Work to complete
Search the entries for the word "onboarding" and copy each line that has it.

Input material

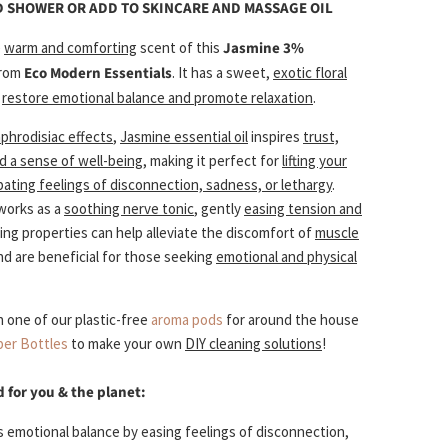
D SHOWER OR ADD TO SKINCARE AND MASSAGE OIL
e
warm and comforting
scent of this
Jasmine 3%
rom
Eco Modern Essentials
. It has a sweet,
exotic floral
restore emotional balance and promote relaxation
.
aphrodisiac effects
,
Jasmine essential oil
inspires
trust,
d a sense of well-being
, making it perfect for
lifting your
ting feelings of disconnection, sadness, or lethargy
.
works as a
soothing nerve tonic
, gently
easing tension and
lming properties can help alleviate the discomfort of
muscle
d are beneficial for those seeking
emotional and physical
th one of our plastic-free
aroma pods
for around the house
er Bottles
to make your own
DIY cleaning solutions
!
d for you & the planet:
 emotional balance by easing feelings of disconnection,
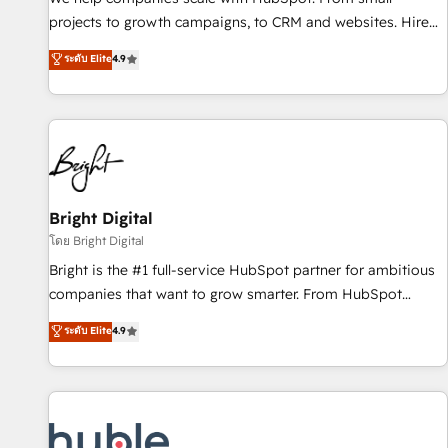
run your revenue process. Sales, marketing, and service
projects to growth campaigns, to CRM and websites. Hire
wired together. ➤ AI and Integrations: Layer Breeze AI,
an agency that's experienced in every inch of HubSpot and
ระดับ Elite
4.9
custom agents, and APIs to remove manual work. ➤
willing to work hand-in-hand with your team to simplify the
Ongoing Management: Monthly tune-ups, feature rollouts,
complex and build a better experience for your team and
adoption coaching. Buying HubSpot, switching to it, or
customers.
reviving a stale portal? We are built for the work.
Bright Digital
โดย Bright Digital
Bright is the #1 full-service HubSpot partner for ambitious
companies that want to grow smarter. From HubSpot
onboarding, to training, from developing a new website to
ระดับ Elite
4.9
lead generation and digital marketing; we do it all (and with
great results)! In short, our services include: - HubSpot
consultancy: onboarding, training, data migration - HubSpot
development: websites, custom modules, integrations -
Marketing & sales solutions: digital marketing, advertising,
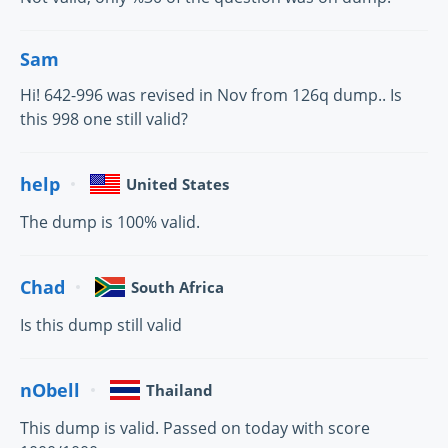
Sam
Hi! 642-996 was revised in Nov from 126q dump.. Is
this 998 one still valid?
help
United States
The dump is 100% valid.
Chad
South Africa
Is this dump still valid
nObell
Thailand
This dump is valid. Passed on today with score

==

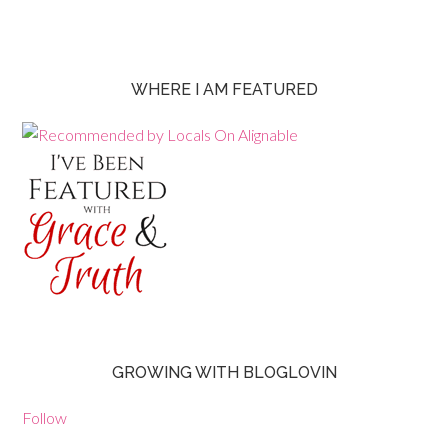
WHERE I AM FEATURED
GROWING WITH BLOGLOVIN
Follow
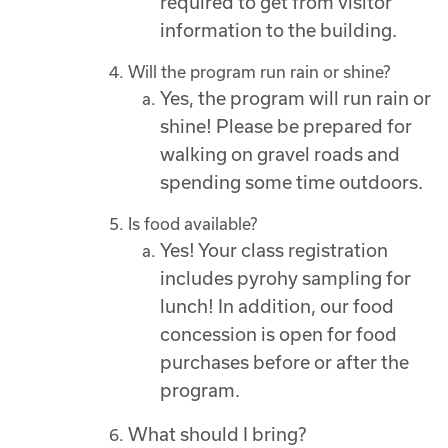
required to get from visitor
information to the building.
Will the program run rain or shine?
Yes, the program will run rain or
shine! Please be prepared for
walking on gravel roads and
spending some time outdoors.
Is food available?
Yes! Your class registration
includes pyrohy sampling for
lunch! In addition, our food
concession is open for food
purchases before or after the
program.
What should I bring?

---

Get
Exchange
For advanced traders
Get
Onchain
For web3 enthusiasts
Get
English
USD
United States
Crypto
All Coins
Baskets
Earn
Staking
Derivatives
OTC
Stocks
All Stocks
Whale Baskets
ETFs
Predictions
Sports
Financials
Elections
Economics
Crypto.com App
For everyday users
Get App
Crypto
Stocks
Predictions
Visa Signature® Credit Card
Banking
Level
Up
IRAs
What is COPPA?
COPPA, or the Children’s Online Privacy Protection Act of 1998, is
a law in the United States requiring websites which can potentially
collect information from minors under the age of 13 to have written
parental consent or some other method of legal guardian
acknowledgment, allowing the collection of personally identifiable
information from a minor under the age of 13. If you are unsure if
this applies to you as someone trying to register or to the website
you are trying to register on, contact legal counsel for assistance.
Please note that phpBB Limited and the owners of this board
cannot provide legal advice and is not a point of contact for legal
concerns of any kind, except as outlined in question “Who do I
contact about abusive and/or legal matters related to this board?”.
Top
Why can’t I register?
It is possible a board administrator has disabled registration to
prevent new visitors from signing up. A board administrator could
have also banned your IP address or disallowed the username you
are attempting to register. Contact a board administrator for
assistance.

Task solution
onboarding, to training, from developing a new website to
consultancy: onboarding, training, data migration - HubSpot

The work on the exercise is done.